Exposing average people to the filesystem is wrong level of abstraction. That is why iOS and Android apps are going that way - but as I myself am used to dealing with files it annoys me that I cannot have that level of control, but I accept that I am quite technical.


Dealing with files used to be something everyone interacting with computers had to do. It is something average people can do.

I think too much abstraction is a mistake and adds a lot of unneeded complexity.

People should learn something about technology they use. If you want to drive, you need understand how steering wheels work, if you want to drive a manual car (usual where I live and have lived) then you need to know how to work a gear stick and the effect of changing gear.


> used to be something everyone interacting with computers had to do

There were far fewer people 'interacting with computers' at that level years ago.


Everyone with an office job was still a lot of people though.


I'm not even sure 'everyone with an office job' had a computer. It certainly wasn't true 35 years ago. An office might have a computer or two, but not everyone had one, nor was everyone expected to use it.


Case insensitive matching is a surprisingly complicated, locale-dependent affair. Should I.txt and i.txt match? (Note that the first file is not named I.txt).

Case insensitive filesystems make about as much sense as ASCII-only filenames.


How would locale matter?


Off the top of my head, in turkish, `i` doesn't become `I`, it becomes `İ`. And `ı` is the lower case version of `I`


You don't need to decide how to upper or lower case a character to be insensitive to case, though. Treating them all as matching isn't a terrible option.
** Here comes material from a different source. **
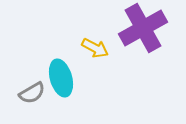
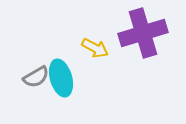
purple cross: moved 5 px down; rotated 12 degrees clockwise
gray semicircle: moved 4 px right, 16 px up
For example, it depends on the locale if the capitalized form of ß is ß or SS.


And yet case insensitive file name matching / string matching is one of my favourite windows features. It’s enormously convenient. An order of magnitude more convenient than the edge cases it causes me.
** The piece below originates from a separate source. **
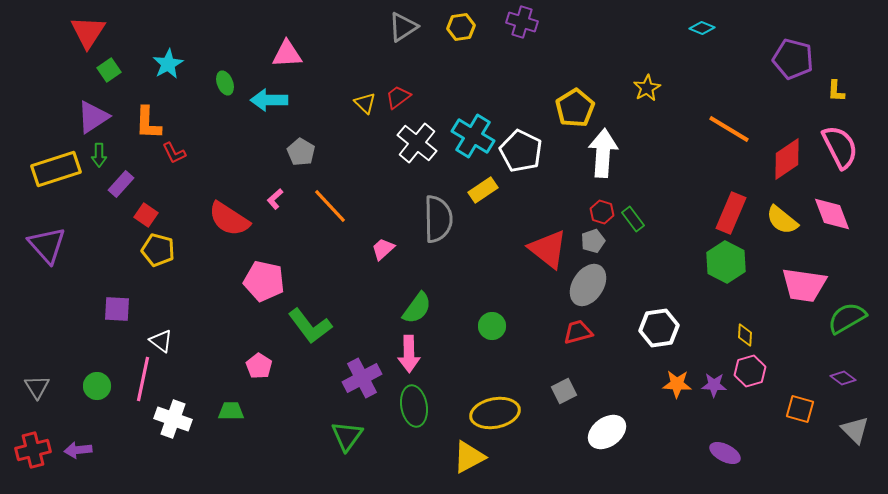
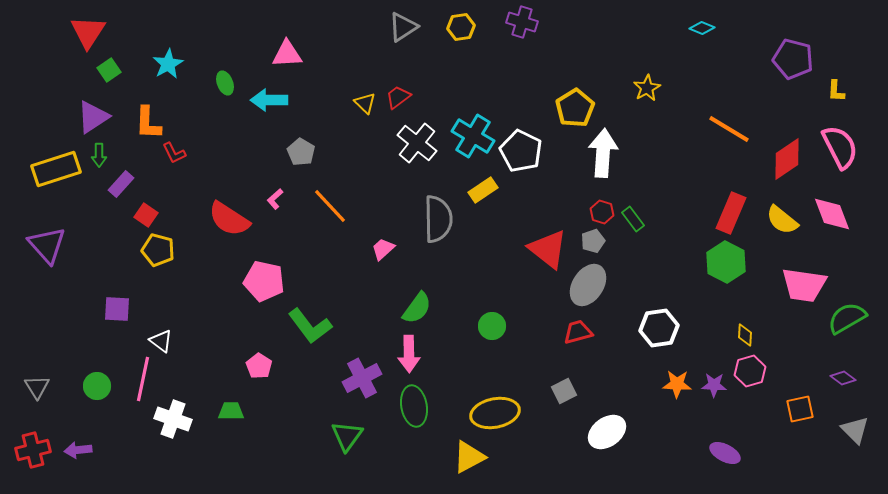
orange square at (800, 409): rotated 28 degrees counterclockwise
People aren’t ASCII or UTF-8 machines; “e” and “E” are the same character, that they are different ASCII codes is a behind the scenes implementation detail.

(That said, S3 isn’t a filesystem, it’s more like a web hashtable key-to-blob storage)


> People aren’t ASCII or UTF-8 machines; “e” and “E” are the same character

They are the same character to you, a native speaker of a Western language written in a latin script. They are the same to you because you are, in fact, an ASCII machine. Many many people in the world are not.


They are the same to me, they are different in ASCII, therefore I am not an ASCII machine. To me, the person using the computer to do work. Not the person wanting to do extra work to support the computer's internal leaky abstractions of data storage.

Your position, the position of too many people, is that I a native speaker of English etc. should not be allowed to have a computer working how English works because somewhere, someone else is different. This is like saying I shouldn't be allowed an English spell checker because there are other people who speak other languages.


> “e” and “E” are the same character

They don't look like the same character to me. A character is a written symbol. These are different symbols.

What definition of "character" are you using where they're the same character?

I haven't ruled out that I am wrong, this is a naive comment.


Are the words hello and HELLO spelled differently? I am pretty squarely in the camp that filesystems should be case sensitive (perhaps with an insensitive shell on top), but I would not consider those two words as having a different spelling. To me that means they are the same sequence of characters.


You are confusing characters with glyphs. A glyph is a written symbol.


And you seem to be conflating characters and letters. There are fewer letters in the standard alphabet than we have characters for the same, largely because we do distinguish between some letter forms.

I suppose you could imagine a world where we don't, in fact, do this with just the character code. Seems fairly different from where we are, though?


I thought that if they're different glyphs they're different characters.

Surely the fact that they're represented differently in ASCII means ASCII regards them as different characters?

Whether they're different glyphs or not depends on the font.


When you press the "E" key on a US keyboard and "e" comes out, do you return the keyboard because it's broken? If not, then you know what definition I'm using even if I misnamed it.


> It’s enormously convenient. An order of magnitude more convenient than the edge cases it causes me.

Can you elaborate on this?


Every single time I type a path or filename (or server name) in the shell, or in Windows explorer, or in a file -> open or save dialog, I don't trip over capitalization. If I want to glob files with an 'ecks' in the name I can write *x* and not have to do it twice for *x* and *X*.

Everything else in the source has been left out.